(Beginning of Data listing)

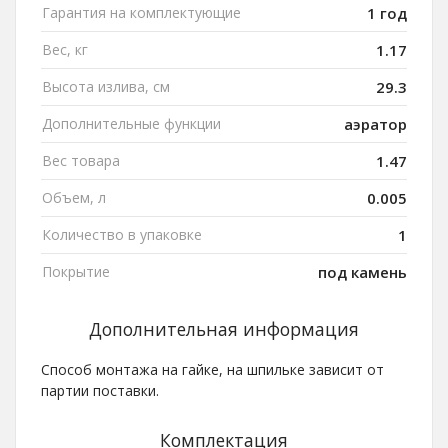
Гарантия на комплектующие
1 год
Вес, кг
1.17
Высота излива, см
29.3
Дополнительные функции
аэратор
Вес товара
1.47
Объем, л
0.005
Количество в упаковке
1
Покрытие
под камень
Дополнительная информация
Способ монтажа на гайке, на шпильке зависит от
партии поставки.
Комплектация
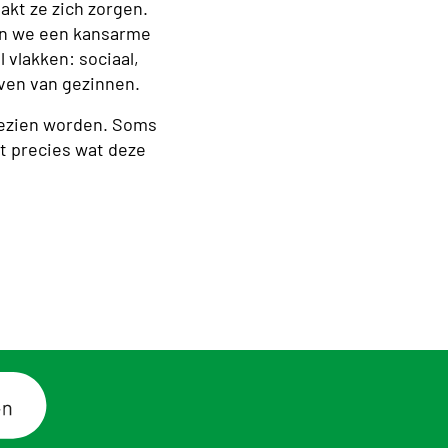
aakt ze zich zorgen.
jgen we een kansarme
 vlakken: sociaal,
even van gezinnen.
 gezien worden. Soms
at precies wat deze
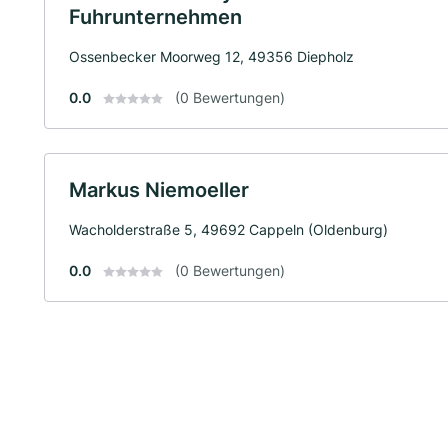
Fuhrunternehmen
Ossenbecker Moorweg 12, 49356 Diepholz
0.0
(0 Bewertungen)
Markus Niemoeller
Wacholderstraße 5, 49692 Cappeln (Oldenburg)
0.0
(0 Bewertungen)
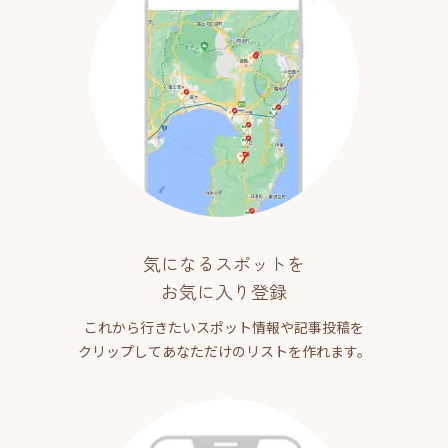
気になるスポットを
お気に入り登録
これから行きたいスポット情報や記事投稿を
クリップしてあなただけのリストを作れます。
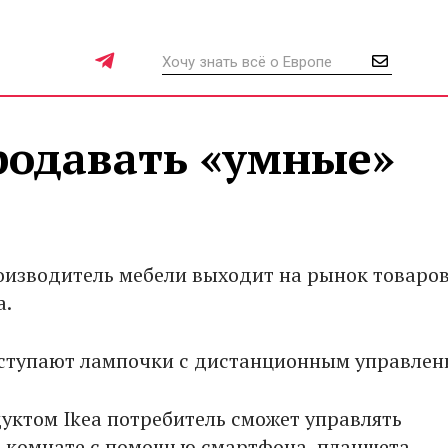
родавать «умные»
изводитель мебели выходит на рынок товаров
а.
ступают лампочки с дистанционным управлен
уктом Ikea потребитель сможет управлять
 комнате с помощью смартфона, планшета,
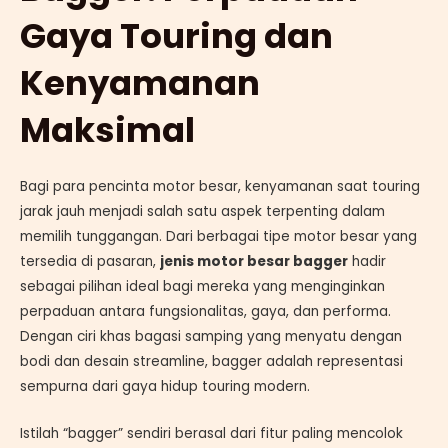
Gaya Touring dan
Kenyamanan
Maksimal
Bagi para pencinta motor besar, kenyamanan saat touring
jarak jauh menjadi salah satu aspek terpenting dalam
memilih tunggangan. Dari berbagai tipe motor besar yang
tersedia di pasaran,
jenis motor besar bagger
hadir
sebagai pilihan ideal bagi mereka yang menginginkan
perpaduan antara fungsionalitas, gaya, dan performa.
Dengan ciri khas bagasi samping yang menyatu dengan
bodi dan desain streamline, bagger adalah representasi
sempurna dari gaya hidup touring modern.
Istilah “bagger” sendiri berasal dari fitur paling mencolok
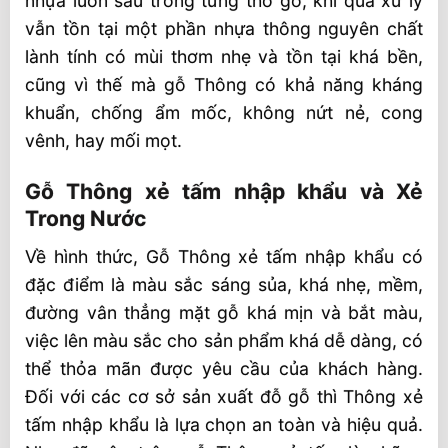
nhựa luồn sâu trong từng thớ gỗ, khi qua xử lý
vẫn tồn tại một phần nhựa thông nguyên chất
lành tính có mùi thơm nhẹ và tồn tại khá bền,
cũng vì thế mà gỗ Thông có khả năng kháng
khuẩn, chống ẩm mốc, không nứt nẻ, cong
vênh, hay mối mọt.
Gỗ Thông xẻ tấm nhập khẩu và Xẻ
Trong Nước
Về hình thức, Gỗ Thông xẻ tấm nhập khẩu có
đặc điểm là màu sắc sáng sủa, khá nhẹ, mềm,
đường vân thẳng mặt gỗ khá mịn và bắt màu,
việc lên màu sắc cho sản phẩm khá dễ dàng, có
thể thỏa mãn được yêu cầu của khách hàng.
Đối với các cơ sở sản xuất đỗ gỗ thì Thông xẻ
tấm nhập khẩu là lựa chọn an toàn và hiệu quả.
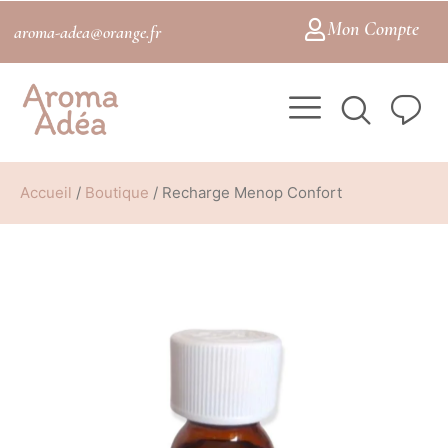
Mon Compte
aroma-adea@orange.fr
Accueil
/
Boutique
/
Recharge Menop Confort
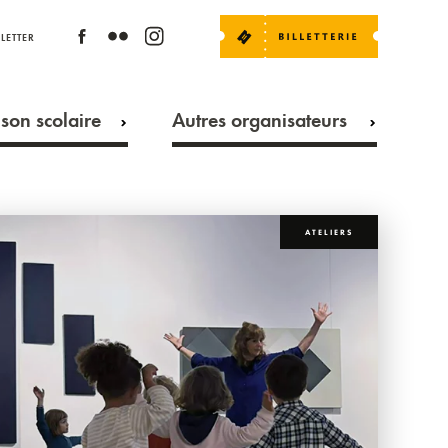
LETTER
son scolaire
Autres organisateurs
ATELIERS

(End of Data listing)

Search the records line by line for the word "besar" and copy every line where it appears.

** Response below **
Bagi para pencinta motor besar, kenyamanan saat touring
memilih tunggangan. Dari berbagai tipe motor besar yang
jenis motor besar bagger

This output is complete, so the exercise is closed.